Sinto falta - Saudades de outrora (Epílogos de infância)

Já senti saudades.
Ao longo do tempo eu vi a escassez de alguns valores. Da penúria dos encontros e desencontros, dos epílogos, desfechos, coroações e nascimentos.
Sinto saudades de um espaço perdido no tempo, da magia do desconhecido, do aprendizado do conhecido.
Do viver a noite na ternura de uma roda de amigos a brincar. Sinto saudades dos choros calados.

Os sonhos de outrora, o esquecimento levou pra longe. Eu não sei mais. Sonhos, aspirações de que eu não pude sonhar, sonhos que eu não consegui alcança-los, quimeras da minha infância.
Sinto falta do tempo em que não via maldade estampado nas pessoas, pois a única maldade era a negação. Do tempo em que eu achava que tudo era eterno, que tudo era para sempre, até conhecer as mortes e funerais.

Sinto saudades daquelas pessoas que fizeram parte da minha vida e que hoje não tenho mais noticias, dos que brincaram comigo e hoje eu nem entrevejo, vi num vislumbre encantador a se tornar aquela essência perdida, esquecida nos desencontros.

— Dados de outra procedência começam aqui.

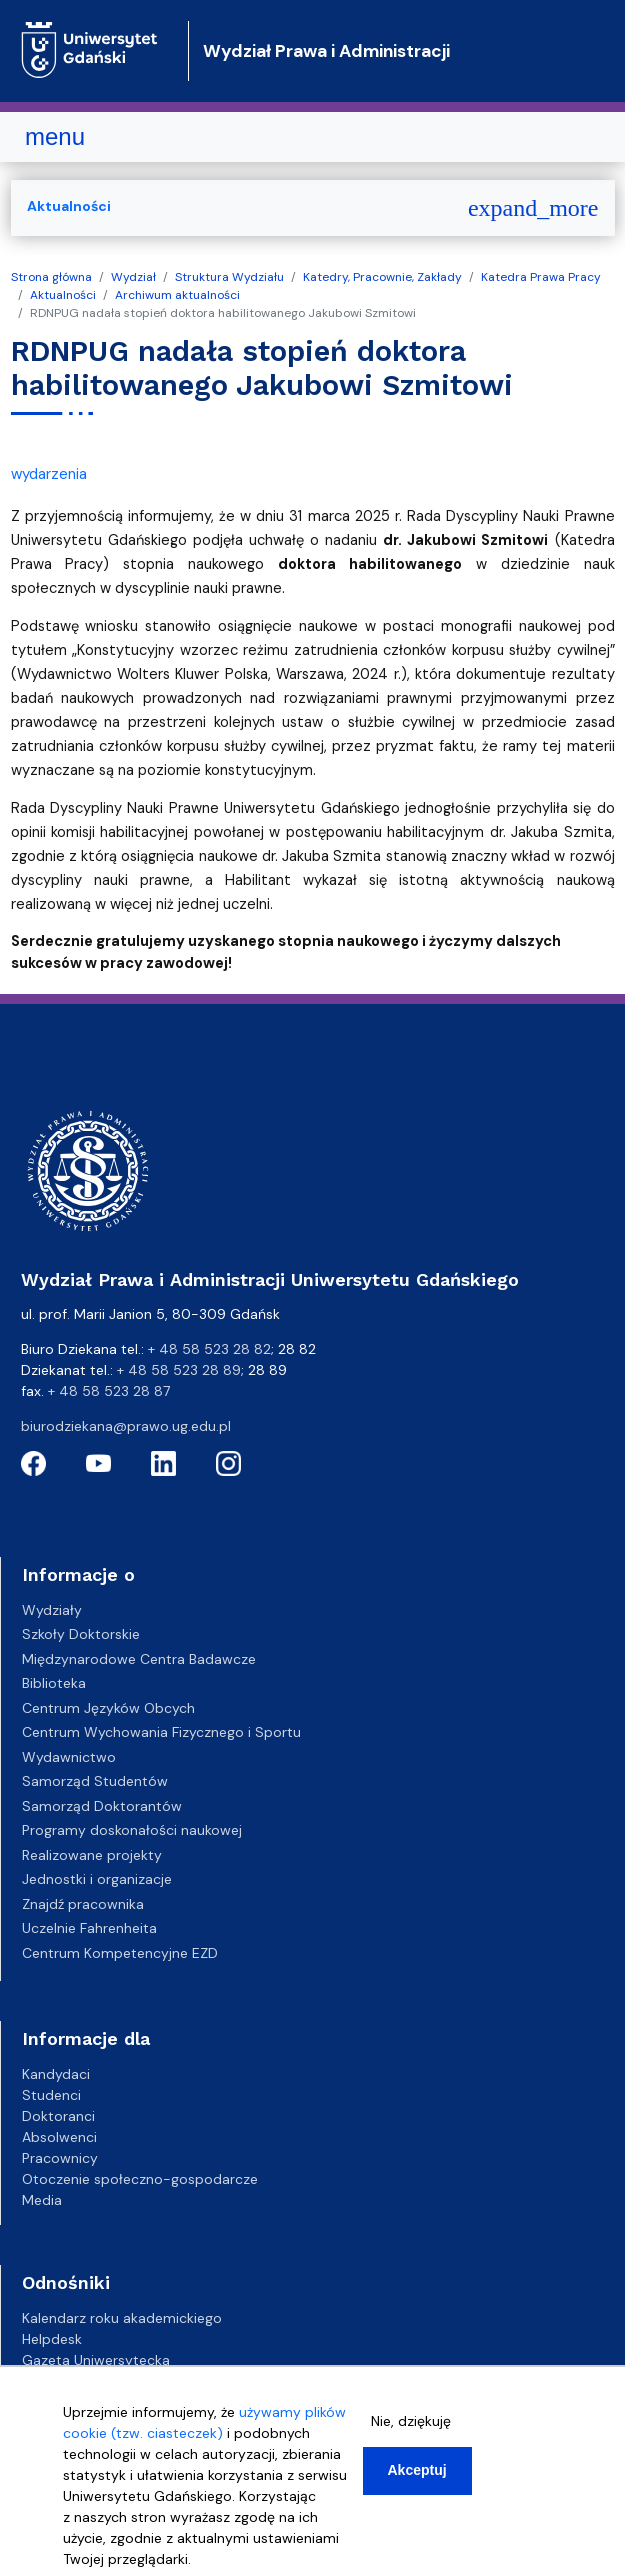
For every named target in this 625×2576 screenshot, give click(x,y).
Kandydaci (56, 2074)
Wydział (133, 277)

Sinto falta dos sonhos que esqueci, dos aniversários, da música que não ouvi, dos balões coloridos, dos amores que perdi.
Sinto falta dos desejos que ocultei, sinto falta das imaginações interrompidas, dos dias que não dancei, do tempo em que eu não cantei.
Saudades da liberdade a florar em um campo em que eu podia sonhar.
Da aquarela borrada, das cores que não foram pintadas, das ilusões que eu não pude comprar.
Da inocência que foi roubada, da pureza deteriorada. Tais coisas que carregam na mala da infância, hoje apenas coisas que se perderam com o vento e levadas pra longe.
Saudades de acordar cedo e correr pra ver o sol nascer, de quando anoitecer ver a lua a brilhar e puder sonhar de um dia chegar lá.
Das noites de mais sã calmaria.
Sinto falta que as únicas preocupações eram o programa infantil da TV que não conseguia assistir, dos doces que não ganhei e dos que não pude comer, de correr atrás de confeitos, dos brigadeiros roubados em aniversários, das velas e dos “com quem será”.
Sinto saudades das aulas perdidas, dos colegas com quem eu não brinquei. Da desculpa da dor de barriga pra não ir à escola. Dos desenhos que foram rasgados, das pinturas bonitas e perdidas de um retrato.
Sinto falta das brincadeiras que não foram executadas, de correr atrás de pipas, de correr atrás das folhas de outono que caia e do desejo de guarda-las para o futuro. Do verão na praia e dos castelos construídos com areia e derrubados e levados pelo mar. Do inverno com medo das trovoadas a correr pra cama de seus pais. De que o único pesadelo era sonhar com monstros. Hoje descobri que monstros somos nós por destruímos os sonhos.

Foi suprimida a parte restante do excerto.